Leverage ratios split into Capital Structure ratios (shown here) and Coverage ratios (separate topic). Capital structure ratios reveal the relative weight of each source of funds — something the absolute balance sheet figures alone don't show.

### A. Equity Ratio

$$\text{Equity Ratio} = \frac{\text{Shareholder's Equity}}{\text{Net Assets}}$$

  • Shareholder's Equity = Equity Share Capital + Reserves & Surplus (excluding fictitious assets).
  • Net Assets / Capital Employed = Net Fixed Assets + Net Current Assets (CA − CL).
  • Higher owner's proportion → lower risk for lenders.

### B. Debt Ratio

$$\text{Debt Ratio} = \frac{\text{Total Debt}}{\text{Net Assets}}$$

  • Total Debt = all outside liabilities: short- & long-term borrowings, debentures/bonds, deferred payment arrangements, bank borrowings, public deposits, any interest-bearing loan.
  • A ratio > 1 means most assets are debt-funded — risky.

### C. Debt to Equity Ratio

$$\text{D/E} = \frac{\text{Total Debt*}}{\text{Shareholder's Equity}} \quad\text{or}\quad \frac{\text{Long-term Debt**}}{\text{Shareholders' Equity}}$$

  • *Total Debt = both current & non-current liabilities (not merely long-term).
  • **Sometimes only long-term debt is used (excluding current liabilities).
  • High D/E → less protection for creditors; low D/E → wider safety cushion.

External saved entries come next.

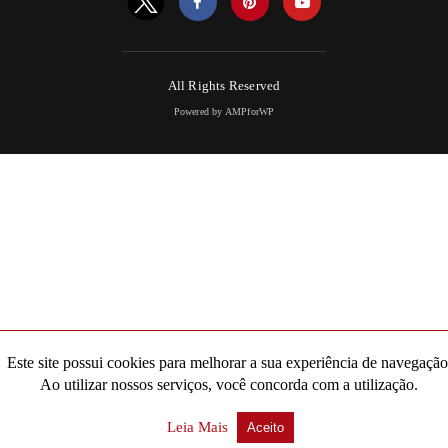
All Rights Reserved
Powered by AMPforWP
Este site possui cookies para melhorar a sua experiência de navegação
Ao utilizar nossos serviços, você concorda com a utilização.
Leia Mais
Aceito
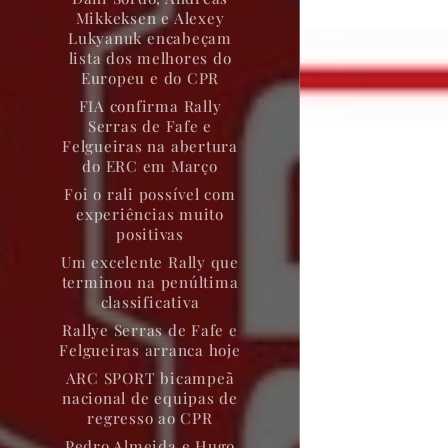
Mikkeksen e Alexey
Lukyanuk encabeçam
lista dos melhores do
Europeu e do CPR
FIA confirma Rally
Serras de Fafe e
Felgueiras na abertura
do ERC em Março
Foi o rali possível com
experiências muito
positivas
Um excelente Rally que
terminou na penúltima
classificativa
Rallye Serras de Fafe e
Felgueiras arranca hoje
ARC SPORT bicampeã
nacional de equipas de
regresso ao CPR
Pedro Almeida e Hugo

It is the indicator of financial leverage and drives capital-structure decisions (shares vs debentures).

### D. Debt to Total Assets Ratio

$$= \frac{\text{Total Debt}}{\text{Total Assets}}$$

  • Proportion of assets financed by debt; higher → higher financial leverage, less equity backing.

### E. Capital Gearing Ratio

$$\text{Capital Gearing} = \frac{\text{Pref. Share Capital} + \text{Debentures} + \text{Other Borrowed Funds}}{\text{Equity Share Capital} + \text{Reserves \& Surplus} - \text{Losses}}$$

  • Proportion of fixed interest/dividend-bearing capital to equity (net worth). Higher → more risk (highly geared).

### F. Proprietary Ratio

$$= \frac{\text{Proprietary Fund}}{\text{Total Assets}}$$

  • Proportion of total assets financed by shareholders; higher → less risky.

Worked example

### Example 1

Debt to Equity: Total Debt ₹6,00,000 (long-term ₹4,00,000 + current ₹2,00,000); Shareholders' Equity ₹5,00,000. Using total debt: D/E = 6,00,000 / 5,00,000 = 1.2 : 1. Using only long-term debt: 4,00,000 / 5,00,000 = 0.8 : 1. Always state which basis you used.

### Example 2

Capital Gearing: Preference Capital ₹2,00,000 + Debentures ₹3,00,000 = ₹5,00,000 (fixed-cost funds); Equity Capital ₹4,00,000 + Reserves ₹2,00,000 − Losses ₹50,000 = ₹5,50,000. Gearing = 5,00,000 / 5,50,000 ≈ 0.91 — close to evenly geared.

⚠️ Common exam mistakes

  • Using long-term debt by default in Debt/Equity — the standard formula uses TOTAL debt (current + non-current) unless the question specifies long-term only; state your assumption.
  • Including preference share capital in the equity denominator of capital gearing — preference capital belongs in the NUMERATOR (fixed-dividend funds).
  • Forgetting to subtract accumulated losses from the equity base in capital gearing.
  • Confusing 'Net Assets/Capital Employed' (CA − CL based) with 'Total Assets' across the equity, debt and proprietary ratios.